U.S. hoteliers enjoyed an eighth consecutive year of increasing profits in 2017 despite another slowdown in the rate of revenue growth, according to the recently released 2018 edition of Trends in the Hotel Industry by CBRE Hotels’ Americas Research.

Total operating revenue increased by 2% in 2017 for the average hotel in its survey sample. By limiting the growth in operating expenses to 1.9%, managers at the surveyed properties realized a 2.2% increase in gross operating profits for the year.

By matching the 2% gain in revenue with a smaller 1.9% rise in expenses, the GOP margin for the Trends sample increased to 38.3% in 2017. This is the highest profit margin recorded by CBRE since 1960. 

The tight labor market has put upward pressure on industry wage rates.
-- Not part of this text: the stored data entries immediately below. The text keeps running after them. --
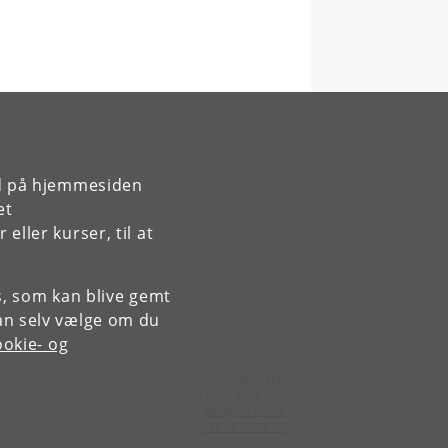
rd på hjemmesiden
et
ller kurser, til at
es, som kan blive gemt
an selv vælge om du
okie- og
Kontakt:
Niels Bohr Institutet
NBI
@
nbi
.
ku
.
dk
Tlf:
+45 35 32 79 00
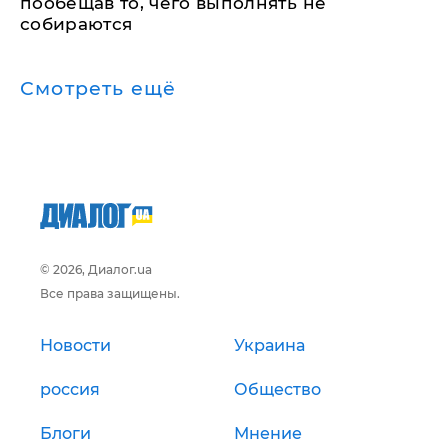
пообещав то, чего выполнять не
собираются
Смотреть ещё
© 2026, Диалог.ua
Все права защищены.
Новости
Украина
россия
Общество
Блоги
Мнение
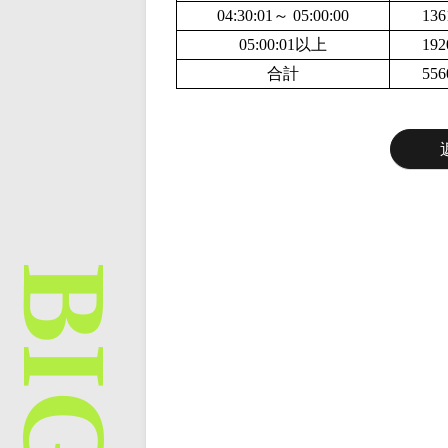
04:30:01～ 05:00:00
136
05:00:01以上
192
合計
556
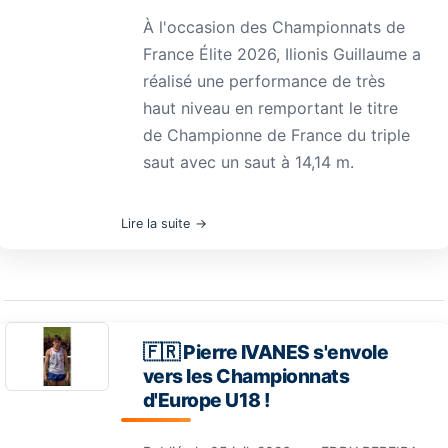
À l'occasion des Championnats de
France Élite 2026, Ilionis Guillaume a
réalisé une performance de très
haut niveau en remportant le titre
de Championne de France du triple
saut avec un saut à 14,14 m.
Lire la suite
🇫🇷 Pierre IVANES s'envole
vers les Championnats
d'Europe U18 !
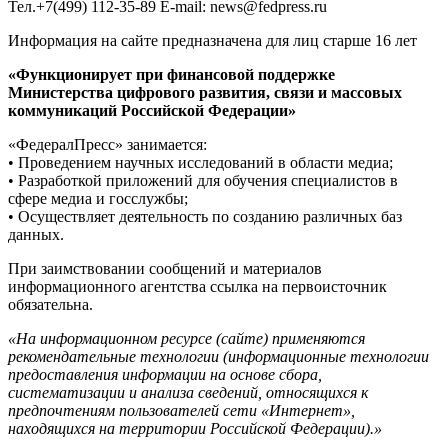
Тел.+7(499) 112-35-89 E-mail: news@fedpress.ru
Информация на сайте предназначена для лиц старше 16 лет
«Функционирует при финансовой поддержке
Министерства цифрового развития, связи и массовых
коммуникаций Российской Федерации»
«ФедералПресс» занимается:
• Проведением научных исследований в области медиа;
• Разработкой приложений для обучения специалистов в
сфере медиа и госслужбы;
• Осуществляет деятельность по созданию различных баз
данных.
При заимствовании сообщений и материалов
информационного агентства ссылка на первоисточник
обязательна.
«На информационном ресурсе (сайте) применяются
рекомендательные технологии (информационные технологии
предоставления информации на основе сбора,
систематизации и анализа сведений, относящихся к
предпочтениям пользователей сети «Интернет»,
находящихся на территории Российской Федерации).»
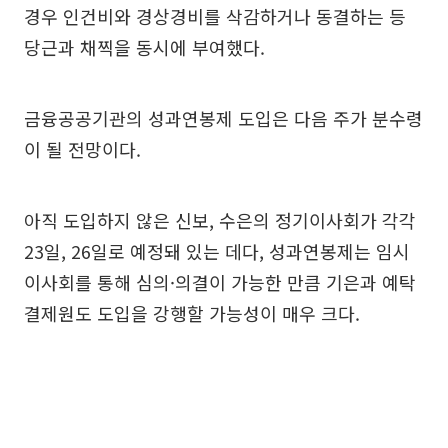
경우 인건비와 경상경비를 삭감하거나 동결하는 등
당근과 채찍을 동시에 부여했다.
금융공공기관의 성과연봉제 도입은 다음 주가 분수령
이 될 전망이다.
아직 도입하지 않은 신보, 수은의 정기이사회가 각각
23일, 26일로 예정돼 있는 데다, 성과연봉제는 임시
이사회를 통해 심의·의결이 가능한 만큼 기은과 예탁
결제원도 도입을 강행할 가능성이 매우 크다.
Per the BLS, the average hourly compensation rate for hospitality employees rose 3.8% in 2017.  For the hotels in the survey sample, total labor costs (salaries, wages, and benefits) increased by 1.8%. This implies a reduction in the number of hours worked.  

While labor costs continue to be controlled, an increase in non-labor related expenses was observed in 2017. During the year, labor costs increased by 1.8%, and all other costs rose by 2%.  Some of the greatest increases were observed in the undistributed departments where in aggregate, expenses grew by 2.2%. Compared to the operated departments, undistributed costs are relatively fixed in nature and therefore less controllable by management.

There were some non-labor related costs that rose more than revenue in 2017.  These include technology related expenditures, franchise fees, credit card commissions, and the cost of complimentary food, beverage and services.  Below GOP, management fees and property taxes also increased at a greater pace than the 2% growth in revenues.